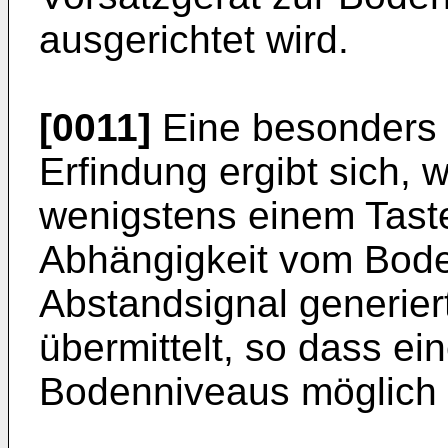
ausgerichtet wird.
[0011]
Eine besonders 
Erfindung ergibt sich,
wenigstens einem Taster
Abhängigkeit vom Bode
Abstandsignal generier
übermittelt, so dass e
Bodenniveaus möglich i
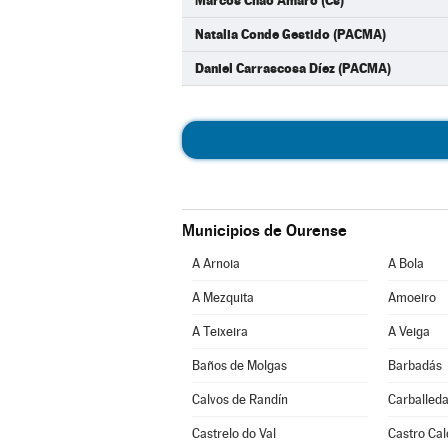
Marcos Chao Amaro (Cs)
Natalia Conde Gestido (PACMA)
Daniel Carrascosa Díez (PACMA)
Municipios de Ourense
A Arnoia
A Bola
A Mezquita
Amoeiro
A Teixeira
A Veiga
Baños de Molgas
Barbadás
Calvos de Randín
Carballeda
Castrelo do Val
Castro Cal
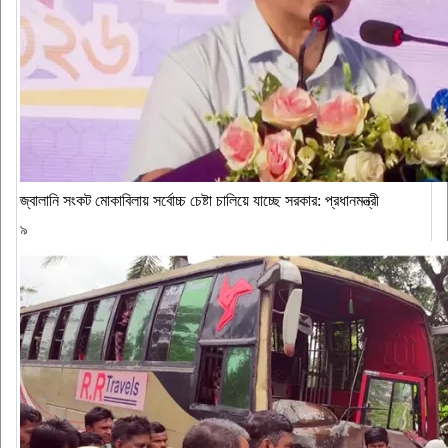
জ্বালানি সংকট মোকাবিলায় সর্বোচ্চ চেষ্টা চালিয়ে যাচ্ছে সরকার: প্রধানমন্ত্রী
৯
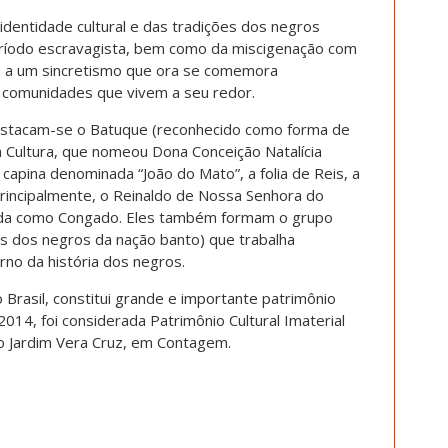
dentidade cultural e das tradições dos negros
período escravagista, bem como da miscigenação com
m a um sincretismo que ora se comemora
 comunidades que vivem a seu redor.
destacam-se o Batuque (reconhecido como forma de
da Cultura, que nomeou Dona Conceição Natalícia
capina denominada “João do Mato”, a folia de Reis, a
principalmente, o Reinaldo de Nossa Senhora do
ida como Congado. Eles também formam o grupo
eus dos negros da nação banto) que trabalha
rno da história dos negros.
 Brasil, constitui grande e importante patrimônio
2014, foi considerada Patrimônio Cultural Imaterial
no Jardim Vera Cruz, em Contagem.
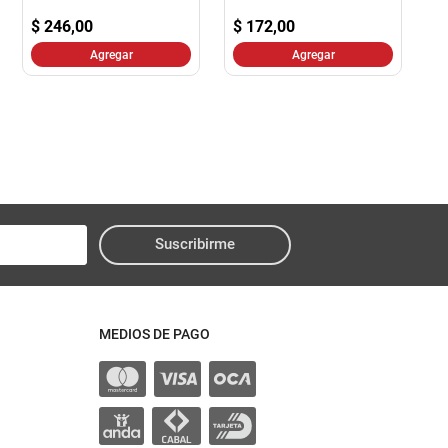
$
246,00
$
172,00
Agregar
Agregar
Suscribirme
MEDIOS DE PAGO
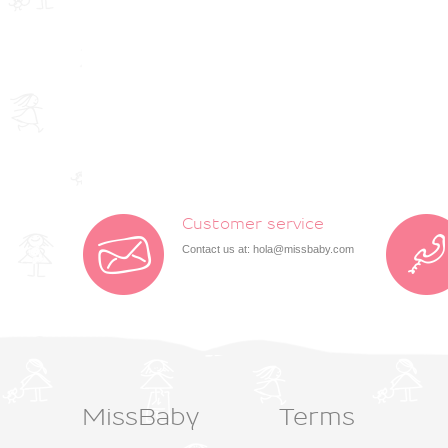
Customer service
Contact us at:
hola@missbaby.com
MissBaby
Terms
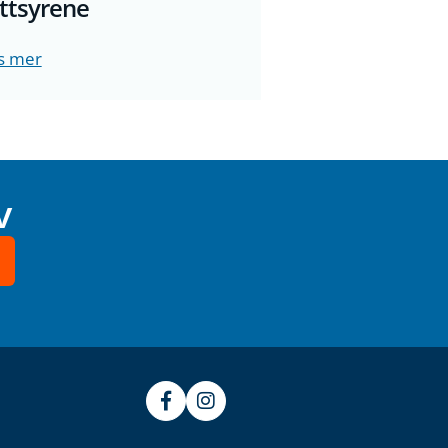
ttsyrene
s mer
v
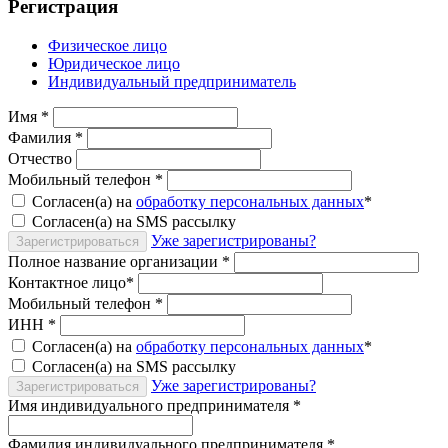
Регистрация
Физическое лицо
Юридическое лицо
Индивидуальный предприниматель
Имя
*
Фамилия
*
Отчество
Мобильный телефон
*
Согласен(а) на
обработку персональных данных
*
Согласен(а) на SMS рассылку
Уже зарегистрированы?
Зарегистрироваться
Полное название организации
*
Контактное лицо
*
Мобильный телефон
*
ИНН
*
Согласен(а) на
обработку персональных данных
*
Согласен(а) на SMS рассылку
Уже зарегистрированы?
Зарегистрироваться
Имя индивидуального предпринимателя
*
Фамилия индивидуального предпринимателя
*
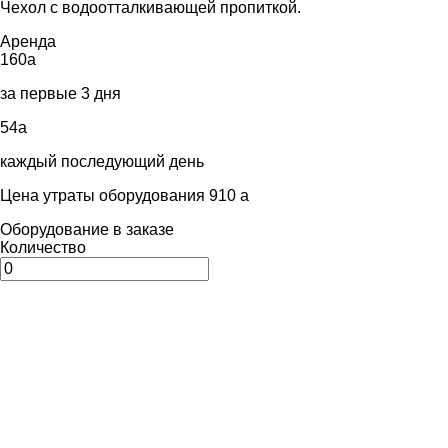
Чехол с водоотталкивающей пропиткой.
Аренда
160
a
за первые 3 дня
54
a
каждый последующий день
Цена утраты оборудования 910
a
Оборудование в заказе
Количество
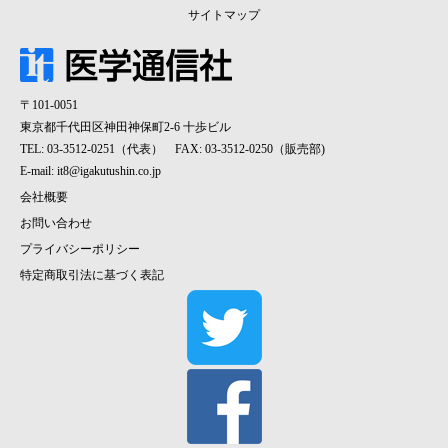
サイトマップ
〒101-0051
東京都千代田区神田神保町2-6 十歩ビル
TEL: 03-3512-0251（代表） FAX: 03-3512-0250（販売部)
E-mail:
it8@igakutushin.co.jp
会社概要
お問い合わせ
プライバシーポリシー
特定商取引法に基づく表記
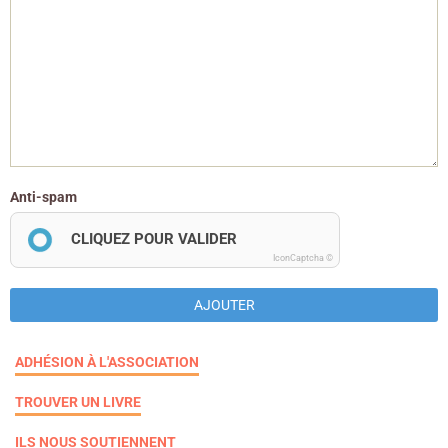
Anti-spam
CLIQUEZ POUR VALIDER
IconCaptcha ©
AJOUTER
ADHÉSION À L'ASSOCIATION
TROUVER UN LIVRE
ILS NOUS SOUTIENNENT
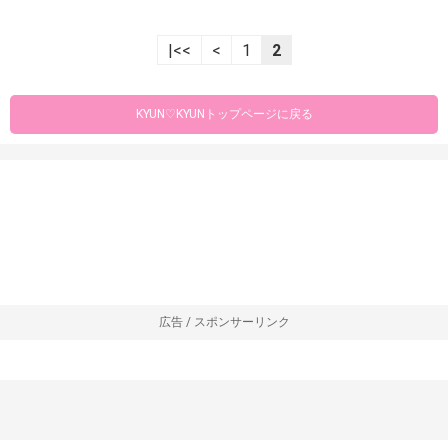
|<<
<
1
2
KYUN♡KYUNトップページに戻る
広告 / スポンサーリンク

▶ _TASK DETAILS_
For this answer, retype the lines from the start of the listing through the line that holds "Calvos de Randín", inclusive, exactly and without pictures.

▶ _COMPLETED TASK_
ausgerichtet wird.
[0011]
Eine besonders 
Erfindung ergibt sich,
wenigstens einem Taster
Abhängigkeit vom Bode
Abstandsignal generier
übermittelt, so dass e
Bodenniveaus möglich i
Marcos Chao Amaro (Cs)
Natalia Conde Gestido (PACMA)
Daniel Carrascosa Díez (PACMA)
Municipios de Ourense
A Arnoia
A Bola
A Mezquita
Amoeiro
A Teixeira
A Veiga
Baños de Molgas
Barbadás
Calvos de Randín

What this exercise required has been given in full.